Guardians of the River Atrato
SCIAF has been working in Chocó since 2006, identifying it as the poorest region of Colombia, and one of the regions most affected by conflict. Through our local partners, we work with local Indigenous, Afro-Colombian, and Mestizo rural communities, strengthening their capacity to defend, protect, and make sustainable use of their natural resources.
The River Atrato and the Chocó region in Colombia face many challenges, including environmental and social devastation. The River Atrato is being destroyed by illegal gold mining, and communities are losing their traditional livelihoods as the region’s resources are depleted and degraded. We’re working in collaboration with the University of Glasgow to help communities gain legal rights and full access to their ancestral territories, develop plans for the sustainable use of their resources, and implement livelihood projects within their territories.
One such initiative was the River Atrato court ruling from 2016. By working with local communities and organisations, we became aware of the importance of the River Atrato to all the communities within its river basin. This allowed our partners to bring a ground-breaking case to court in Colombia, where the voice of local communities was crucial to ensuring a positive result.
The court ruled in favour of the River Atrato, granting the river the right to be protected, maintained, conserved and restored alongside the biocultural rights of its riverine communities. The River Atrato is only the third river in the world to be recognised in this way.

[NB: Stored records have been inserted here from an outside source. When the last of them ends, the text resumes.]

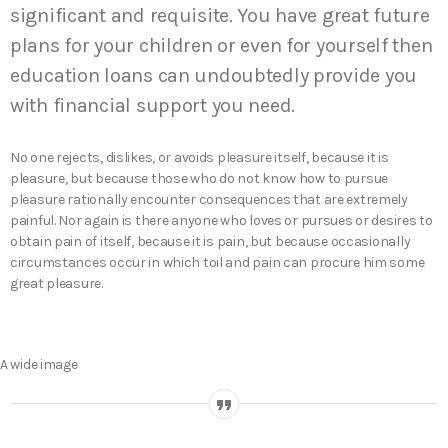
significant and requisite. You have great future
plans for your children or even for yourself then
education loans can undoubtedly provide you
with financial support you need.
No one rejects, dislikes, or avoids pleasure itself, because it is
pleasure, but because those who do not know how to pursue
pleasure rationally encounter consequences that are extremely
painful. Nor again is there anyone who loves or pursues or desires to
obtain pain of itself, because it is pain, but because occasionally
circumstances occur in which toil and pain can procure him some
great pleasure.
A wide image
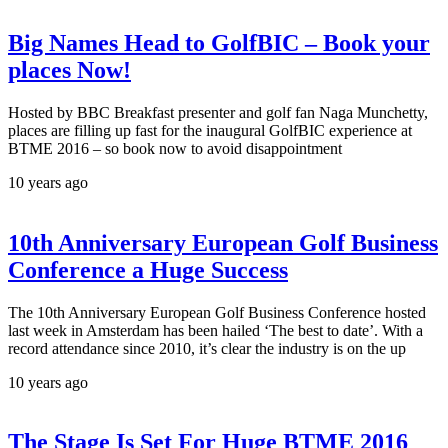
Big Names Head to GolfBIC – Book your
places Now!
Hosted by BBC Breakfast presenter and golf fan Naga Munchetty,
places are filling up fast for the inaugural GolfBIC experience at
BTME 2016 – so book now to avoid disappointment
10 years ago
10th Anniversary European Golf Business
Conference a Huge Success
The 10th Anniversary European Golf Business Conference hosted
last week in Amsterdam has been hailed ‘The best to date’. With a
record attendance since 2010, it’s clear the industry is on the up
10 years ago
The Stage Is Set For Huge BTME 2016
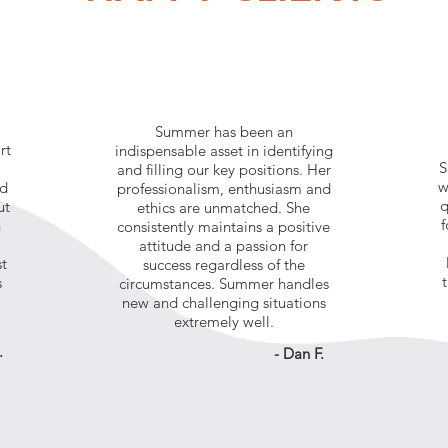
Summer has been an
rt
indispensable asset in identifying
S
and filling our key positions. Her
w
nd
professionalism, enthusiasm and
q
ut
ethics are unmatched. She
f
n
consistently maintains a positive
attitude and a passion for
st
success regardless of the
s
circumstances. Summer handles
new and challenging situations
extremely well.
.
- Dan F.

Viviana González Environmental Lawyer, SIEMBRA
We’re also working to ensure local voices are heard loud and clear within Chocó, and at National and International level, by strengthening leadership skills, helping new leaders find their voice, and adding our voice to the demands and campaigns of local organisations and partners. By forming support committees in each community, we’re working to support and replicate the work of the Guardians, working on community waste management, and educating schoolchildren on issues like the importance of the river and how to protect it.